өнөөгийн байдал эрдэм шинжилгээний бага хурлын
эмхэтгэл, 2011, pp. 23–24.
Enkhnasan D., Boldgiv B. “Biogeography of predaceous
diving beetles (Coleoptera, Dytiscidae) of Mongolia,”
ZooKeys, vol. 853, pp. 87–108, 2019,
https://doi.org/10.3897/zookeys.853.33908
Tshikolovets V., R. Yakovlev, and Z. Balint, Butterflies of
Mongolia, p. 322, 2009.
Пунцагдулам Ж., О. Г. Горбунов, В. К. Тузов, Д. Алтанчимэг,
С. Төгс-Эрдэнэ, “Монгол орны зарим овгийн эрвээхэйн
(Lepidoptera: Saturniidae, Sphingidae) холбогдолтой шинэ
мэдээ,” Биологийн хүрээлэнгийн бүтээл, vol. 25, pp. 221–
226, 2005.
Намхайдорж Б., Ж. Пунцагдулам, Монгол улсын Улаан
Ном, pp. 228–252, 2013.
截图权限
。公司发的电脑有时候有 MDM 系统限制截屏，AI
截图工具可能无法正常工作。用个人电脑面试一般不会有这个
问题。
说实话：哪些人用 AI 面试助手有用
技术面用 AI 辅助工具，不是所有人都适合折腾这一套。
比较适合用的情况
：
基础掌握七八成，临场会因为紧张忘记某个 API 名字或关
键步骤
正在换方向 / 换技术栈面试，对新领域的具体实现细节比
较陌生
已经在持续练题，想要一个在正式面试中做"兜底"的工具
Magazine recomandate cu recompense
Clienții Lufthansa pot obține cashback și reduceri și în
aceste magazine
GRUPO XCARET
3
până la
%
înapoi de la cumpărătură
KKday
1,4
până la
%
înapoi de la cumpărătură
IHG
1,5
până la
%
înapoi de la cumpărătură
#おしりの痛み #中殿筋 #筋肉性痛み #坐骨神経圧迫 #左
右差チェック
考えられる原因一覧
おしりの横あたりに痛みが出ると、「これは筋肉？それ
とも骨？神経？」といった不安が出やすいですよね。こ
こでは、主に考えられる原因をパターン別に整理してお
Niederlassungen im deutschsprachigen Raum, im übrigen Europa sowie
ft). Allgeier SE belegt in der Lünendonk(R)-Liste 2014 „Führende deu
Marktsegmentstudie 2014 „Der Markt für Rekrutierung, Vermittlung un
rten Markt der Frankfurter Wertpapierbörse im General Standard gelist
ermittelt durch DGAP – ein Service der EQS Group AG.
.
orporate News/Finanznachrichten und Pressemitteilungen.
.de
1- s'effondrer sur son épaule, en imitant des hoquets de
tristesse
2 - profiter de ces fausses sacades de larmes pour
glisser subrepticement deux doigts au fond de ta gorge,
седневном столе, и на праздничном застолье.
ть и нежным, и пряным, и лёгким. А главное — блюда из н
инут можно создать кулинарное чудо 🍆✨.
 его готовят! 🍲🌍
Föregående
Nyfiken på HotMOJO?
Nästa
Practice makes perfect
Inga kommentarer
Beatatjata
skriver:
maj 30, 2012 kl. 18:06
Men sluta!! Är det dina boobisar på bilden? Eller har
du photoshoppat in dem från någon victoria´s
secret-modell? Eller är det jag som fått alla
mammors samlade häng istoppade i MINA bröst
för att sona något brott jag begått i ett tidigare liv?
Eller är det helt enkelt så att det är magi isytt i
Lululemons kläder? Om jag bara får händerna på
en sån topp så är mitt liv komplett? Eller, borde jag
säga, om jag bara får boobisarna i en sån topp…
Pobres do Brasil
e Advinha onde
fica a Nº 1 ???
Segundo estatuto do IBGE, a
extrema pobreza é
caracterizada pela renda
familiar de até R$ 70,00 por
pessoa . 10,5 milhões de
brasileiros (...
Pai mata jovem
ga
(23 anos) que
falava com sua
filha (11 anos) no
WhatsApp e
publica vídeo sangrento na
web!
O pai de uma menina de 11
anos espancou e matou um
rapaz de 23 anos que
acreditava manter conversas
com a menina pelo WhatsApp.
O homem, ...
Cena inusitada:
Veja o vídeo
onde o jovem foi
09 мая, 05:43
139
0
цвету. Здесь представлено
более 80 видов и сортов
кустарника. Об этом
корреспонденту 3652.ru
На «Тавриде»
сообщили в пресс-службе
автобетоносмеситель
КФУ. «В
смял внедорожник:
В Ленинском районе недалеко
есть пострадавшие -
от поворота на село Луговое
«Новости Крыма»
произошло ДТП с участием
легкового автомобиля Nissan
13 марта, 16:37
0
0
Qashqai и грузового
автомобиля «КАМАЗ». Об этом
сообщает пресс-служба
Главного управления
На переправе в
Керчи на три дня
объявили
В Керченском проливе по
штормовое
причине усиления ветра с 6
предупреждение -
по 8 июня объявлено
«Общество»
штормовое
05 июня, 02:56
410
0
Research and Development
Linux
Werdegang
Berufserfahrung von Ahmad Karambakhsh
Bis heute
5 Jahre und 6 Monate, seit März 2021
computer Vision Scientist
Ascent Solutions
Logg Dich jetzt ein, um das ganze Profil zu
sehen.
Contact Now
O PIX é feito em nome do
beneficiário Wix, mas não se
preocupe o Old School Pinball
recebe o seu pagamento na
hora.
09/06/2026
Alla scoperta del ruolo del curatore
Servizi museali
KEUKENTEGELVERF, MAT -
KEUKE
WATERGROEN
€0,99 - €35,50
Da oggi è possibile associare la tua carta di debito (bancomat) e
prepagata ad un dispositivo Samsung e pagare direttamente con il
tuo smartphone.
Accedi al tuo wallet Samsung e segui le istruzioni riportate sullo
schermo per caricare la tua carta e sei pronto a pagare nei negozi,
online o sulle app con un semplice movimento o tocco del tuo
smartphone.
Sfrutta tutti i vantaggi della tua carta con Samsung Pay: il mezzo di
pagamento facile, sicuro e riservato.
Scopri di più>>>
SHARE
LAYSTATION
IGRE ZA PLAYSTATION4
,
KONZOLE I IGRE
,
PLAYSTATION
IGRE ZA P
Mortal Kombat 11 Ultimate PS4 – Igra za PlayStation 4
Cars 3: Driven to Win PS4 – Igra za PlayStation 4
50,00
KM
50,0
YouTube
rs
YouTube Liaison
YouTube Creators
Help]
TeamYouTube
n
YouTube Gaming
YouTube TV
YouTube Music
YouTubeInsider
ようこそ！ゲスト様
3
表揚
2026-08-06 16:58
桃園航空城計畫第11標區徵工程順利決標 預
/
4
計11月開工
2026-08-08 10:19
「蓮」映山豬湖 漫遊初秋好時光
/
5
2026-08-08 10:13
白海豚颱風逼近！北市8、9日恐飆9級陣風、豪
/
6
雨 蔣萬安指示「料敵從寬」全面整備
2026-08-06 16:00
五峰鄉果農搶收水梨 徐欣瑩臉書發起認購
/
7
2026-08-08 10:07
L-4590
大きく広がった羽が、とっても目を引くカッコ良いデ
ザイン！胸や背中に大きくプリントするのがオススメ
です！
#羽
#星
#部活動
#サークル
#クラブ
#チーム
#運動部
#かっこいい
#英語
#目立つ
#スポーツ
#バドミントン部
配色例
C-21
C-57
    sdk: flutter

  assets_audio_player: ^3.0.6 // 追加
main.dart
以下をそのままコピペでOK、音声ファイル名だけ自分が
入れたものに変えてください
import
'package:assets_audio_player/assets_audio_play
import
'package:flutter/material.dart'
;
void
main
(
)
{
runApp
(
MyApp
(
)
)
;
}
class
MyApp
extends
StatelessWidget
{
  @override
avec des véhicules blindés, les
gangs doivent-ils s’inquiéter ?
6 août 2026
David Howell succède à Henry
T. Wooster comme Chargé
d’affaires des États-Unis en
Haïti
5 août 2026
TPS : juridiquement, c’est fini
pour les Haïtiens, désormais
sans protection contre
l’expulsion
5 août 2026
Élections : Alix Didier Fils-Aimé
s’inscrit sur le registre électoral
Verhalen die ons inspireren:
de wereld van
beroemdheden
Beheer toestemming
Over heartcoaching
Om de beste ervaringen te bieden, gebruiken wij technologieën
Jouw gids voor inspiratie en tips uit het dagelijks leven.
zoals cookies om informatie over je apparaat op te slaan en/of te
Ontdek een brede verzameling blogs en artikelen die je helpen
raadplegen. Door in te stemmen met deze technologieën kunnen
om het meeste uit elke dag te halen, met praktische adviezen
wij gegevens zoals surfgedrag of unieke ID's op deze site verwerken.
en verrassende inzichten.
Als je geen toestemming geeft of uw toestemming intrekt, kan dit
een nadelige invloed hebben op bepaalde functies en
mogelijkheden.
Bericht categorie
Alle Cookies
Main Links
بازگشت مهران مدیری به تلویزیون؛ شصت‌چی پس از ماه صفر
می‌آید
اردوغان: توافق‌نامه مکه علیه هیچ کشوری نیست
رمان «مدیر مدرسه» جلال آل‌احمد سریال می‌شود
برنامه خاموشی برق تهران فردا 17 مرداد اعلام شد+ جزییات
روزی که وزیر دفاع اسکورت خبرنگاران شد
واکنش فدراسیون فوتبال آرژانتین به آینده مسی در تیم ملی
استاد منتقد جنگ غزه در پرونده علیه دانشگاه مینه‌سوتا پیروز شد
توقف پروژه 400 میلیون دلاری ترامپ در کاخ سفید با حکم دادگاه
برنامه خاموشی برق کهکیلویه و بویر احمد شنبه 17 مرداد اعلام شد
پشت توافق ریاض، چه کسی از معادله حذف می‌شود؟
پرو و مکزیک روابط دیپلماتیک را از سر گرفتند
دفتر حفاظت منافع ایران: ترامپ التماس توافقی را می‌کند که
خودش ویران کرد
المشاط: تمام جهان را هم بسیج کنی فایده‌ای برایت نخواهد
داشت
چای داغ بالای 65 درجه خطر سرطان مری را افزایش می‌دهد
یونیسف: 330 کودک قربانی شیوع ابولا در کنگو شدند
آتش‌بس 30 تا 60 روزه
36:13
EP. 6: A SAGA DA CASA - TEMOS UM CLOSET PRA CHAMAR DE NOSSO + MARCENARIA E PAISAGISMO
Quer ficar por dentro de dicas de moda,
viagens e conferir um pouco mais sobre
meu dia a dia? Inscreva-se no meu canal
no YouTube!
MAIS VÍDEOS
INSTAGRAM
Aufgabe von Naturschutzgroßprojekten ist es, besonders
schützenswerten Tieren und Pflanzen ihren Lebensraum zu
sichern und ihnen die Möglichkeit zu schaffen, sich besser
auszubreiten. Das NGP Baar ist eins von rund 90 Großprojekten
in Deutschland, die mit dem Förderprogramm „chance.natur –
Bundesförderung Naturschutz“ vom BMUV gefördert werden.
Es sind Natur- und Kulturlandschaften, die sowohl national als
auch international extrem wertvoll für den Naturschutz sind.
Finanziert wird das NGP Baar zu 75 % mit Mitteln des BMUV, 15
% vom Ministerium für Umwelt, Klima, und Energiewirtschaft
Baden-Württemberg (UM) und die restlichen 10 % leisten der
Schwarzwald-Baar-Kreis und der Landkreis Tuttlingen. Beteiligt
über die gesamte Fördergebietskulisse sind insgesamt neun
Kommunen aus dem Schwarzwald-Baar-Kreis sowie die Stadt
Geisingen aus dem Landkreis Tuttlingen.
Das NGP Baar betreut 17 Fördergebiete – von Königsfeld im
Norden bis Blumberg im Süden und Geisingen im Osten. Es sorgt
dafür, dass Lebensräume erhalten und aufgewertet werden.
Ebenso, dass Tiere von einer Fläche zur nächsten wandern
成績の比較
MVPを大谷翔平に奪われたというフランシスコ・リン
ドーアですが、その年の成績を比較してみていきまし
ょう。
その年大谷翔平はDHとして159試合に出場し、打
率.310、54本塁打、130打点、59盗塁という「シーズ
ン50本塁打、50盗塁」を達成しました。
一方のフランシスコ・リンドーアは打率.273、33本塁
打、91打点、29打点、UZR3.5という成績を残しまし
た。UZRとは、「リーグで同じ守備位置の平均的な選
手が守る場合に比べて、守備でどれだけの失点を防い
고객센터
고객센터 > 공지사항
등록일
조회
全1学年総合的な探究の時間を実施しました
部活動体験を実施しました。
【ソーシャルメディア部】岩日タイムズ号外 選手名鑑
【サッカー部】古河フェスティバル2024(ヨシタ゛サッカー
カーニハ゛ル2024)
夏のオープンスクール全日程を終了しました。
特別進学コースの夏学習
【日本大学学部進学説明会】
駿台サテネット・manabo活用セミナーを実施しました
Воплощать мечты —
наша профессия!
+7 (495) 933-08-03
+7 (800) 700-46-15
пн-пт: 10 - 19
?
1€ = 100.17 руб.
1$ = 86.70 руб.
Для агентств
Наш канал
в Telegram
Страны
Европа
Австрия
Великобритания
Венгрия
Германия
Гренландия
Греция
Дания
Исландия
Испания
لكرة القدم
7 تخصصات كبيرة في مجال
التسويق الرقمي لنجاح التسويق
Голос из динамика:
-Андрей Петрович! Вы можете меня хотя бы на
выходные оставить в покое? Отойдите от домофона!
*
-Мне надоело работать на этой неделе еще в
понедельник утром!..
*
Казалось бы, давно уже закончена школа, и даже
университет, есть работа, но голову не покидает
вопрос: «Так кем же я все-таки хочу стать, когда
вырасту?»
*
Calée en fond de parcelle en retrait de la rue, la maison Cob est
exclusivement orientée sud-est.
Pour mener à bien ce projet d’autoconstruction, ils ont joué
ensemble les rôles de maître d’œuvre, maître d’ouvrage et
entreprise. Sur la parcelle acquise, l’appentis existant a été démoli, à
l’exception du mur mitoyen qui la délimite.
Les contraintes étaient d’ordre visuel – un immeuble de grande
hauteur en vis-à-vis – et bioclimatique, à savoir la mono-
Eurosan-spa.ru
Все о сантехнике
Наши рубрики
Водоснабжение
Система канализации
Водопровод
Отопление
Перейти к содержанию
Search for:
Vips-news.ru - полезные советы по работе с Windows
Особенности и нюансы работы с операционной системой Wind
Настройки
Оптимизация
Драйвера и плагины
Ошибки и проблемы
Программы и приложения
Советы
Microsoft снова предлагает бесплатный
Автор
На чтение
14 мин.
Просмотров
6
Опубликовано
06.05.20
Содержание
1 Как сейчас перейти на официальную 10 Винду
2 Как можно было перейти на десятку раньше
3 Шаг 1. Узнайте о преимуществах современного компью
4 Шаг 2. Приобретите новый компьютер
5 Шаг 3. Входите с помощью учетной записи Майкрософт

TASK BRIEF:
Please copy the lines in the records above between the one holding "beroemdheden" and the one holding "en verrassende inzichten.", inclusive, exactly and with no other line.

EXPECTED OUTPUT:
beroemdheden
Beheer toestemming
Over heartcoaching
Om de beste ervaringen te bieden, gebruiken wij technologieën
Jouw gids voor inspiratie en tips uit het dagelijks leven.
zoals cookies om informatie over je apparaat op te slaan en/of te
Ontdek een brede verzameling blogs en artikelen die je helpen
raadplegen. Door in te stemmen met deze technologieën kunnen
om het meeste uit elke dag te halen, met praktische adviezen
wij gegevens zoals surfgedrag of unieke ID's op deze site verwerken.
en verrassende inzichten.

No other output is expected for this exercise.